I am frightened of the implications of allowing teachers to claim that what David did was ok and that God was only judging David very harshly because he was such a righteous man and he should not have done something that even looked improper. (Note that telling kids that this was anything less than a supremely terrible deed is saying that it was ok). We are teaching children that it is possible for something that looks like a great sin to be basically ok if it involves a "holy" person. Recent years have offered plenty of evidence that my Torah scholar in a brothel scenario is not a silly hypothetical. Whether consciously or not (it hardly matters) teachers are grooming students to become the victims of such men.

The problem of predators in our community is not simply a matter of a few bad apples but cuts at the heart of our educational system. I salute organizations like Project Y.E.S. and books like Let's Stay Safe for their efforts to bring about meaningful change.

Tuesday, August 2, 2016

Introducing the All New Kindle Taevah




Just in time for Elul and back to yeshiva sales, Amazon introduces their new Kindle Taevah. In a press conference, Jeff Bezos explained to  befuddled reporters trying to pronounce the name that the Taevah was inspired by Numbers 11:

I was looking for something to come after the Fire. I was reading the Bible and saw that, after God sent down the Fire, the Children of Israel got Taevahs. Along with the Taevah, God also provided really killer customer service after the Israelites criticized their smorgasbord options.

As demonstrated by generations of Republican presidential candidates, Richard III and Shylock, being near a bible makes a person really godly so you should always buy what they are selling.

To demonstrate the Taevah's features, Bezos brought out his spiritual consultant and chief product tester, two-year-old child prodigy Kalman Yitzchok Chinn.
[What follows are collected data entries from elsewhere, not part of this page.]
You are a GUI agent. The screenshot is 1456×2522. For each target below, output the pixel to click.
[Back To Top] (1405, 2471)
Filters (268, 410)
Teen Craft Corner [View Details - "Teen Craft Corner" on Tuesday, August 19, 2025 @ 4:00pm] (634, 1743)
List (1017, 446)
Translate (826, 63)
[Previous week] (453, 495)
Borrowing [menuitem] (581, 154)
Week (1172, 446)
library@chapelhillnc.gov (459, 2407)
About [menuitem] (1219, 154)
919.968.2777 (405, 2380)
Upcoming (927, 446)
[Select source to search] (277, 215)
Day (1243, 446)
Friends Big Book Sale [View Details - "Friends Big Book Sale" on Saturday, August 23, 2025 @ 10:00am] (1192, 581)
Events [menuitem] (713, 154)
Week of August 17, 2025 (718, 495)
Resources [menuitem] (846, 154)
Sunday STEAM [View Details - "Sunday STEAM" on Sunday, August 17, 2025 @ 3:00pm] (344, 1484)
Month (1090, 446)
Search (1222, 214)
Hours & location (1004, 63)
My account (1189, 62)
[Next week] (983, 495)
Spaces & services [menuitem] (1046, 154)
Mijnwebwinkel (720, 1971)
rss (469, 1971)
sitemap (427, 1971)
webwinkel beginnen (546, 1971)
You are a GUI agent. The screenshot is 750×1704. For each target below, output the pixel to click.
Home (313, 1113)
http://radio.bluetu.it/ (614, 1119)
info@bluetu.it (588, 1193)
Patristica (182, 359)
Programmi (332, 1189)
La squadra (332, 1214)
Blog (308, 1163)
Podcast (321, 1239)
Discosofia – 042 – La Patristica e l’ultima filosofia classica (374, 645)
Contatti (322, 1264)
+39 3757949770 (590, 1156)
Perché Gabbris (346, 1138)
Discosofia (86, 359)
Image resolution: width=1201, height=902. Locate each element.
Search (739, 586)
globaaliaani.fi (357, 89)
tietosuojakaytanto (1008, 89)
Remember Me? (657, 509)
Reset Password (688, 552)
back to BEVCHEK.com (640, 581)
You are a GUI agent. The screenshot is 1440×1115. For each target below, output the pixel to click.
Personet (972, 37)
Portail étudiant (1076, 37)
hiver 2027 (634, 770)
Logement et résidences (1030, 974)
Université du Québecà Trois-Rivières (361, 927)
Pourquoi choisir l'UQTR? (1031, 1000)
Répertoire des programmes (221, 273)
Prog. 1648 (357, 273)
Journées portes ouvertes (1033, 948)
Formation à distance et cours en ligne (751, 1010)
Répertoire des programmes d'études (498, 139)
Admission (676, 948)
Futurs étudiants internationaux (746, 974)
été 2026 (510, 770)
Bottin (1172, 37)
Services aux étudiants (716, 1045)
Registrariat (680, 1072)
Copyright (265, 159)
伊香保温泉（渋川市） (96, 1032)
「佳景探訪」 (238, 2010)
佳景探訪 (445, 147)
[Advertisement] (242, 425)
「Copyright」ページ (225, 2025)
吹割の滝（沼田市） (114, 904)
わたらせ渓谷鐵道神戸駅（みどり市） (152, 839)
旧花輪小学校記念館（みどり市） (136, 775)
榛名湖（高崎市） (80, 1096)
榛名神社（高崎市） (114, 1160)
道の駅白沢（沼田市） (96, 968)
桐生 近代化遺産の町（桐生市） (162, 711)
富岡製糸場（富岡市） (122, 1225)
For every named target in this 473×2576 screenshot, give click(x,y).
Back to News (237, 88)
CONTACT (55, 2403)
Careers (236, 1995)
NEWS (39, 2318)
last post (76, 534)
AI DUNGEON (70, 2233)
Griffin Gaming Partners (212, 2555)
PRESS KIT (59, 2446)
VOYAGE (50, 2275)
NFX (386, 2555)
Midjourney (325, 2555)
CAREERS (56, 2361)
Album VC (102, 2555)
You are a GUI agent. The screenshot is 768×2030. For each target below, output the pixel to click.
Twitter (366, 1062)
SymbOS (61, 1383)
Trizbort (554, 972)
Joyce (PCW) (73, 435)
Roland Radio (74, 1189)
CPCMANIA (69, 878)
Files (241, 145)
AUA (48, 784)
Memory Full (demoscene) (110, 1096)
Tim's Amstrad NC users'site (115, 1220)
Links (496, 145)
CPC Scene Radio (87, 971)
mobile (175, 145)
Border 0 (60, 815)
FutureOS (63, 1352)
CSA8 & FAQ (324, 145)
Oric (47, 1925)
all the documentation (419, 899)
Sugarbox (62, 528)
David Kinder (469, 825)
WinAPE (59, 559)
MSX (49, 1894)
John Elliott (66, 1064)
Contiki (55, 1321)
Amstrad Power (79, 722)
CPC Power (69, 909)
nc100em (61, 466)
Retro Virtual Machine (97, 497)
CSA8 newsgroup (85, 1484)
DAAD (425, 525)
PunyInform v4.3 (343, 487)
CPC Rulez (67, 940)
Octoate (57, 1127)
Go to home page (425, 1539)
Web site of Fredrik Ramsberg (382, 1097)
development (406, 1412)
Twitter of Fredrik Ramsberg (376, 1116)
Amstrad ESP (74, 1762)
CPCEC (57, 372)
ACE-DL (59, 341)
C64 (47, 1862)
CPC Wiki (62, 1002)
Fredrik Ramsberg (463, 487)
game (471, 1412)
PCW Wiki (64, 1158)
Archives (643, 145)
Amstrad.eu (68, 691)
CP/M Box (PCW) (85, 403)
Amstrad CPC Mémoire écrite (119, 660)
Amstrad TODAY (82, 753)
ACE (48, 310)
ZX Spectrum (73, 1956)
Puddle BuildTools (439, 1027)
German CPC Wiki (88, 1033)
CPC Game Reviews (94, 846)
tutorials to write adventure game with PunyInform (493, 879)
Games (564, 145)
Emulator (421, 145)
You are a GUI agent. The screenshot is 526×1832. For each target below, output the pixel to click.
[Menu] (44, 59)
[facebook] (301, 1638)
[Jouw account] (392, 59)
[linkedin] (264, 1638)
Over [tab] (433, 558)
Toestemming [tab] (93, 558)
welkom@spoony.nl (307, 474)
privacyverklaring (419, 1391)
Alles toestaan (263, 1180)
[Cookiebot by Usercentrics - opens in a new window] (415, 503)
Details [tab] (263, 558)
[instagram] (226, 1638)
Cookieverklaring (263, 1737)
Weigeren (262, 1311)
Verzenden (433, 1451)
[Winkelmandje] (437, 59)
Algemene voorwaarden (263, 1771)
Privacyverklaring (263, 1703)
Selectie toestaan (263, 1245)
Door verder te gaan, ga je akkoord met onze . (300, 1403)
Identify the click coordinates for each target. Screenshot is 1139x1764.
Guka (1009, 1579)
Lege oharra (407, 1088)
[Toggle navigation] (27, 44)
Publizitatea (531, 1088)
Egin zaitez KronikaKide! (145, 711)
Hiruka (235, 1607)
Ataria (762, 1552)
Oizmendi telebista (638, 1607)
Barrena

Thanks to the Taevah, Kalman has already learned his letters and numbers while simultaneously convincing Brisk that its anti-television policy was completely outdated in the twenty-first century.  

Readers will be quickly entranced by the Taevah's hypnotic screen. When starting the device, users will be able to choose from a selection of the most traif sandwiches on the internet as backgrounds. Order now and the Taevah will come with a special case that makes it unbreakable by rebbes even if they throw it out the third story of a yeshivah building. For $50, users can add special mussar canceling headphones.

Initially, sales were sluggish as shoppers were told that naked Kalman was not for sale. Sales of the Taevah, though, skyrocketed once the gedolim produced a dance video ad to express how enamored they were with the product itself even as they acknowledged that not having Kalman's tushy was a major disappointment.